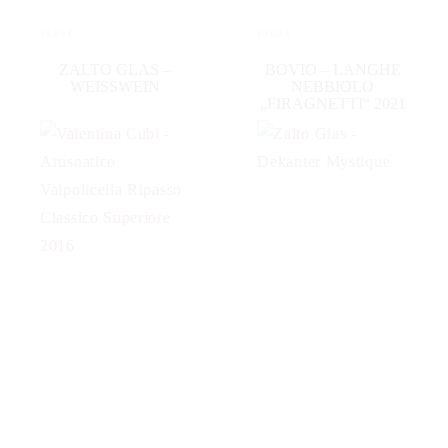
45,00
€
19,00
€
IN DEN WARENKORB
IN DEN WARENKORB
ZALTO GLAS –
BOVIO – LANGHE
WEISSWEIN
NEBBIOLO
„FIRAGNETTI“ 2021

#### [TASK TO CARRY OUT]
Exclude all images, then retype the records above without alteration.

#### [ANSWER TO THIS TASK]
45,00
€
19,00
€
IN DEN WARENKORB
IN DEN WARENKORB
ZALTO GLAS –
BOVIO – LANGHE
WEISSWEIN
NEBBIOLO
„FIRAGNETTI“ 2021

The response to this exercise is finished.